According to the director, Biyi Bandele, the movie scheduled to open in Nigeria last Friday was essentially banned as the country’s film censorship board has refused to issue the movie a certificate. Earlier, Half of a Yellow Sun’s premier has been postponed in Nigeria.
Though, the movie which unites some of Nigeria’s major cultural figures of civil war (also known as the Biafran War) is already showing in Britain and is scheduled to open in the United States next month. It also had its premiere last year at the Toronto International Film Festival. And Nigerian actor Chiwetel Ejiofor, who starred in the Academy Award-winning film “12 Years a Slave” is one of the stars in the movie.
The censorship board could not be reached for comment about the film, but Mr. Bandele said officials seemed to be “jittery about its content.” He continued: “That it deals with the Biafran War (from 1967 to 1970). That it might incite people to violence.” Even today a remnant of the old Igbo independence movement persists in the country’s south, which is largely Christian. And in the north, where Muslims are in the majority, many people attribute the Nigerian Army’s frequent large-scale killings of civilians, in its campaign against the Islamist terrorist group Boko Haram, to southerners’ lingering fury over their treatment during the long-ago war.
On Friday, Mr. Bandele denounced what he characterized as a blatant attempt to suppress discussion about a crucial if painful episode in Nigeria’s coming-of-age. “It is seriously shocking that someone would presume to be this arbiter of what Nigerians want and don’t want to see,” he said. Mr. Bandele suggested that the war remains largely taboo in the country’s classrooms, making his film all the more important as a discussion point. “To say the way to heal is not to talk about it is disingenuous,” he said.
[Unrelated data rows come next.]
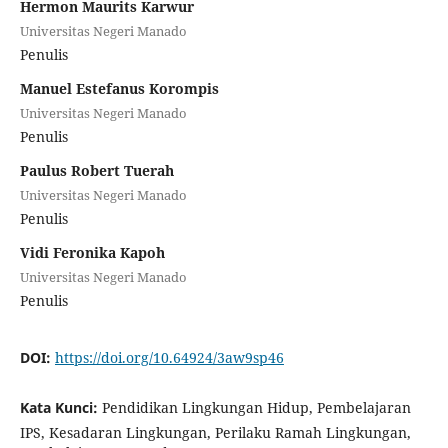
Hermon Maurits Karwur
Universitas Negeri Manado
Penulis
Manuel Estefanus Korompis
Universitas Negeri Manado
Penulis
Paulus Robert Tuerah
Universitas Negeri Manado
Penulis
Vidi Feronika Kapoh
Universitas Negeri Manado
Penulis
DOI:
https://doi.org/10.64924/3aw9sp46
Kata Kunci:
Pendidikan Lingkungan Hidup, Pembelajaran
IPS, Kesadaran Lingkungan, Perilaku Ramah Lingkungan,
Chiwetel, Andrea Calderwood (producer) and Biyi Bandele (director) |
Nigeria is now traversing an especially unsettled and anxious period, with frequent killings of civilians by Boko Haram — a bombing in the capital, Abuja, last week killed at least 75 people — and the unsolved kidnappings of schoolgirls in the north. “We went out of our way to reassure the government that we were not trying to stir up trouble,” Mr. Bandele said. “The ironies in this are just so many. It is just surreal.”